[ASSIGNMENT]
From the entries that follow, copy each line in which "Motor" appears.

[Records from a data collection]
= = = = = = =

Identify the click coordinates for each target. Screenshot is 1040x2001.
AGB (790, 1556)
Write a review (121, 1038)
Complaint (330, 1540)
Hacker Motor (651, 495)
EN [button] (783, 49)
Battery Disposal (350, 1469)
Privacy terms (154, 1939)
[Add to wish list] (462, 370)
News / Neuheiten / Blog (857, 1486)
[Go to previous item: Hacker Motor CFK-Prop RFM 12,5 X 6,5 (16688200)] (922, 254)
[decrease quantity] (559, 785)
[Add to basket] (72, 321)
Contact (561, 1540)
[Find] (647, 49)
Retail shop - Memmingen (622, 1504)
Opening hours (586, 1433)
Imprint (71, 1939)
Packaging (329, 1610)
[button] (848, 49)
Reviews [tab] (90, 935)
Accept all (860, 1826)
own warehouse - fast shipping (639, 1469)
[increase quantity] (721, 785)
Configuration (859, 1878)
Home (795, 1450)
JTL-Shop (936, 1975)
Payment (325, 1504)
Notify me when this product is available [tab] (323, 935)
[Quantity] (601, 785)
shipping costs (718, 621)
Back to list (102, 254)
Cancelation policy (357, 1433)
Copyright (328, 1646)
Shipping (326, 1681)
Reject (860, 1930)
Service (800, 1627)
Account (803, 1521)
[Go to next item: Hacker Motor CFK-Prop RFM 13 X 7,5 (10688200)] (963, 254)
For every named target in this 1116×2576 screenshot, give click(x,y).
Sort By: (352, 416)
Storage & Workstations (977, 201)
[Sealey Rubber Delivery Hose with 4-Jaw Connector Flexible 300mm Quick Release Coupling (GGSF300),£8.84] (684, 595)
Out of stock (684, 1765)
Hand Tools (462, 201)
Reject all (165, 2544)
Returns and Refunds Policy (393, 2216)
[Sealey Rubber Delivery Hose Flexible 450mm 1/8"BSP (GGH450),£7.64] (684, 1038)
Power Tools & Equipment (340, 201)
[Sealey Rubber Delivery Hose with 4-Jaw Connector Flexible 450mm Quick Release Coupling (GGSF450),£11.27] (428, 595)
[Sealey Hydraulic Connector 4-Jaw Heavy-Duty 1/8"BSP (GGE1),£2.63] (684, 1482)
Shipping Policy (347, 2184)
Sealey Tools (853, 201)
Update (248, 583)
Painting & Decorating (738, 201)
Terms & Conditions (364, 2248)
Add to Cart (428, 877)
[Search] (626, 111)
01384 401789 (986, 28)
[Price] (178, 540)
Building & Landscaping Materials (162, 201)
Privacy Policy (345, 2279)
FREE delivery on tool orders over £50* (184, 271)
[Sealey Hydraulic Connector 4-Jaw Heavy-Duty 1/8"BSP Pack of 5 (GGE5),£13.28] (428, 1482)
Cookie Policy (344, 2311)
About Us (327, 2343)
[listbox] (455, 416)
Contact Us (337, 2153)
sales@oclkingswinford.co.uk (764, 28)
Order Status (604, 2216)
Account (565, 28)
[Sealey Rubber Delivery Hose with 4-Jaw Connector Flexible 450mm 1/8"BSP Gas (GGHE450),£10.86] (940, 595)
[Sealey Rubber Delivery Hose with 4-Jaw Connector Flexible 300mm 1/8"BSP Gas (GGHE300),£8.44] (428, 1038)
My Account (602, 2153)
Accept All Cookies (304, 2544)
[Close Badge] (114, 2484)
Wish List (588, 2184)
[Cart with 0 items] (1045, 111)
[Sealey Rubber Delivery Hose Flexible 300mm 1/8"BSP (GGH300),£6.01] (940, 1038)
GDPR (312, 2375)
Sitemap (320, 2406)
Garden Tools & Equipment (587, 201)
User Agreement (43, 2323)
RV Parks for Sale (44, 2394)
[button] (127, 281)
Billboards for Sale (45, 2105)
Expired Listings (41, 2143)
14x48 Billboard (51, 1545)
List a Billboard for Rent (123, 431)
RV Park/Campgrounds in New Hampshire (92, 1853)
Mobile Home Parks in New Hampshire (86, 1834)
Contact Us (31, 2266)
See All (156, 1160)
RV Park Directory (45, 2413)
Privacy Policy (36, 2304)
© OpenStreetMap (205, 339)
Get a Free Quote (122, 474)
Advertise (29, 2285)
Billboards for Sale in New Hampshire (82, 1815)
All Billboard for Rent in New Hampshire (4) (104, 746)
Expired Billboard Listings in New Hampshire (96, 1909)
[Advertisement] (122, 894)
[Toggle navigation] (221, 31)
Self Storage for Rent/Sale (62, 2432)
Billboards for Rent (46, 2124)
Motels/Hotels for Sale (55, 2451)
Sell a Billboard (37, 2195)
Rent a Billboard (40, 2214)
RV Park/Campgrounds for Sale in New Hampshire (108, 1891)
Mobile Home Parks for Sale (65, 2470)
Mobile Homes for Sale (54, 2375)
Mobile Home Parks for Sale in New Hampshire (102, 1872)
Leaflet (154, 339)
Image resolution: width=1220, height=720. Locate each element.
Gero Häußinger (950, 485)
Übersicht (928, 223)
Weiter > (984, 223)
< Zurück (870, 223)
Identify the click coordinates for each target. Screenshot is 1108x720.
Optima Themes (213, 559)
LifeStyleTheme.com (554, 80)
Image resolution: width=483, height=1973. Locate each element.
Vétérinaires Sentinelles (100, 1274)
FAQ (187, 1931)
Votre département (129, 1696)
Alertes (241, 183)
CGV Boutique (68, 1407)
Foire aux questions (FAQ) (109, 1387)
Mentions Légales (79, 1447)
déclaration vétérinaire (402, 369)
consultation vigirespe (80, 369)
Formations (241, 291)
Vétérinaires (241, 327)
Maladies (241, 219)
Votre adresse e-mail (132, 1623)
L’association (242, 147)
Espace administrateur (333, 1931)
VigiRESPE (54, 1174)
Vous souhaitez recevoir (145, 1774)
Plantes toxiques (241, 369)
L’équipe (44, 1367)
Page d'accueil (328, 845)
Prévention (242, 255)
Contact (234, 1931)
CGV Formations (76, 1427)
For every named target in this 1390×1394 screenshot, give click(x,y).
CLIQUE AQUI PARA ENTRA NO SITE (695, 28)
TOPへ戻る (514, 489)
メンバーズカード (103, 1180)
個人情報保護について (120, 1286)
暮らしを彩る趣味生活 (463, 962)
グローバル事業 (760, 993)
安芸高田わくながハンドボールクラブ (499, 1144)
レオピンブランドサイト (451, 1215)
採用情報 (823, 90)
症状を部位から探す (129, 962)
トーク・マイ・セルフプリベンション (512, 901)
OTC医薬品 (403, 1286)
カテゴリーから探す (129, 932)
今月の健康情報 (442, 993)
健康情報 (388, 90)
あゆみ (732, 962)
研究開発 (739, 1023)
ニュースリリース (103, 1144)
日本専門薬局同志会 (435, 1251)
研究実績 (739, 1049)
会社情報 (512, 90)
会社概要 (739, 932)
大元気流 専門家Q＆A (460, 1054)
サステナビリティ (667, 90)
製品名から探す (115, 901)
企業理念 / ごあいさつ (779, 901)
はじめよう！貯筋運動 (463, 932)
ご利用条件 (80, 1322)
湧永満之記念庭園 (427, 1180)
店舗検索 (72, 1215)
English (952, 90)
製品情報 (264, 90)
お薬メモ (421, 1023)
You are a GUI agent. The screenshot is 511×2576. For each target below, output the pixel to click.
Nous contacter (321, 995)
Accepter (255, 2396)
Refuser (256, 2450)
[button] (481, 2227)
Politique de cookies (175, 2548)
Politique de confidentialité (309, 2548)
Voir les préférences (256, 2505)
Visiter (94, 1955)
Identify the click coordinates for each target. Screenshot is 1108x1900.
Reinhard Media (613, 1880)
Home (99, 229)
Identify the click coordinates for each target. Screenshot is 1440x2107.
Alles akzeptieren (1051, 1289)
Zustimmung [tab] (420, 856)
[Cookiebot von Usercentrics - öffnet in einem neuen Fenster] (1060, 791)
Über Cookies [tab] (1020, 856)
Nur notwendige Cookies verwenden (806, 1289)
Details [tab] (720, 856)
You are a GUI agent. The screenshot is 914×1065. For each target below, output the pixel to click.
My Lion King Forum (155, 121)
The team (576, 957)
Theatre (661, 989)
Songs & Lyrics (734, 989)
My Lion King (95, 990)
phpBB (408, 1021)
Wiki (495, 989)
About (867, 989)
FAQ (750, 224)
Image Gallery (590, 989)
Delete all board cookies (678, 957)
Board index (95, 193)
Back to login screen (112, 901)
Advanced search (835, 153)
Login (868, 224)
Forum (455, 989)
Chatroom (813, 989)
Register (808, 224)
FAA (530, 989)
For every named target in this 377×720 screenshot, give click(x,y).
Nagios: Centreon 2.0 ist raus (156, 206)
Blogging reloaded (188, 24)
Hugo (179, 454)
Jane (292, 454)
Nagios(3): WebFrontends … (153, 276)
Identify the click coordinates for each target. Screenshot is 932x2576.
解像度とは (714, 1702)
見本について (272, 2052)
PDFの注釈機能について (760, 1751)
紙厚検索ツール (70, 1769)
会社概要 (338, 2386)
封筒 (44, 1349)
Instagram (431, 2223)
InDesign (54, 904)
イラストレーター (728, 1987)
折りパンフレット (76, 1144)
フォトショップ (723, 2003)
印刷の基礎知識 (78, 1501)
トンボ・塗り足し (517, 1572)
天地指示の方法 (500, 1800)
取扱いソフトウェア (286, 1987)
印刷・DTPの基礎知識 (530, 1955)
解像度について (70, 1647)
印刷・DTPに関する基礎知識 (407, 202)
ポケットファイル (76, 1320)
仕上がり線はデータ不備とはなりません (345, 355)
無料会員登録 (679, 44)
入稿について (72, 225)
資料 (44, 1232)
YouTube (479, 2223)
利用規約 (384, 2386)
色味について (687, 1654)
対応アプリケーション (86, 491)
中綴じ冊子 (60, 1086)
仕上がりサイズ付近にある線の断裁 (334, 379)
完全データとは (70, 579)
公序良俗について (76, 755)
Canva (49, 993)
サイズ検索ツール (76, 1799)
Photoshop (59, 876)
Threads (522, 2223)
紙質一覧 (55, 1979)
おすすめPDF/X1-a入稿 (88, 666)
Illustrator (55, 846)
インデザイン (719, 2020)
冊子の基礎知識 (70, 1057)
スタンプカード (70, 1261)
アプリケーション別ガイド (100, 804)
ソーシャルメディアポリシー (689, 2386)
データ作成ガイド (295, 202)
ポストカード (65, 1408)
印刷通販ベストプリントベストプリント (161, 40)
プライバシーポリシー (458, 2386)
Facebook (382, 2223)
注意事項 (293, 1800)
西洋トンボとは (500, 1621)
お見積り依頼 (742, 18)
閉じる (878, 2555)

= = = = = = =

[EXERCISE RESULT]
Hacker Motor (651, 495)
[Go to previous item: Hacker Motor CFK-Prop RFM 12,5 X 6,5 (16688200)] (922, 254)
[Go to next item: Hacker Motor CFK-Prop RFM 13 X 7,5 (10688200)] (963, 254)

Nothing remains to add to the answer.